He, the person below, is a total disgrace. How can he be satisfied with this result? I don't understand. Why isn't he working harder? Is he lazy? Youtube is filled with crap like that. I need to stop talking because I am about to lose it and that was exactly what I was trying to prevent in the first place.


----------



## bluefizzure (May 9, 2010)

I have been very hard on myself my whole life. I have tried to not be, to not constantly strive to be perfect, but it doesn't happen. I am ISTJ and 5w6.


----------



## Boy Wonder (Jan 24, 2013)

I could argue that the *elusive *depressed entp is hardest on themselves. But i will save myself the self-loathing! HO!


----------



## Nightshade (Dec 4, 2012)

I'm an INFP who's a 5w4 and I'm pretty hard on myself. I'm a perfectionist and very self-critical, which leads me to abandoning a lot of projects. However, I'm trying to change my out look.


----------



## xraydav (Jan 3, 2013)

Nightshade said:


> I'm an INFP who's a 5w4 and I'm pretty hard on myself. I'm a perfectionist and very self-critical, which leads me to abandoning a lot of projects. However, I'm trying to change my out look.

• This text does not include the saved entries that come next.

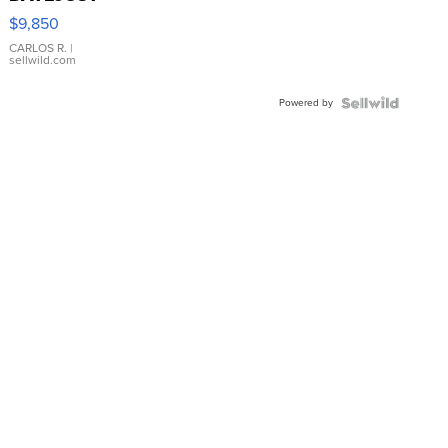
16233
$9,850
WHITE
DIAL
CARLOS R.
|
sellwild.com
FLUTED
BEZEL
Powered by
TWO-
TONE
JUBILE...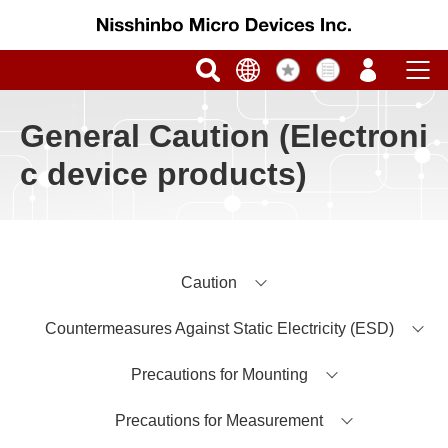
General Caution (Electroni
c device products)
Caution
Countermeasures Against Static Electricity (ESD)
Precautions for Mounting
Precautions for Measurement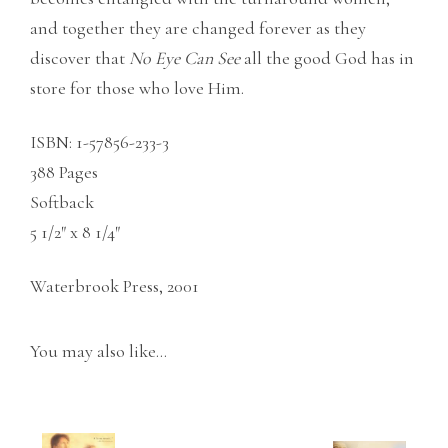
and together they are changed forever as they
discover that
No
Eye Can See
all the good God has in
store for those who love Him.
ISBN: 1-57856-233-3
388 Pages
Softback
5 1/2″ x 8 1/4″
Waterbrook Press, 2001
You may also like…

lol yeah an INFP 5w4. That must be hell, especially since you are motivated to minimize feeling to handle situations, when it's pretty much your dome. One huge contradiction.


----------



## xraydav (Jan 3, 2013)

Boy Wonder said:


> I could argue that the *elusive *depressed entp is hardest on themselves. But i will save myself the self-loathing! HO!


lol. yeah I guess the type with lower self esteem is hardest on themselves, and even some ENTPs can have low self esteem.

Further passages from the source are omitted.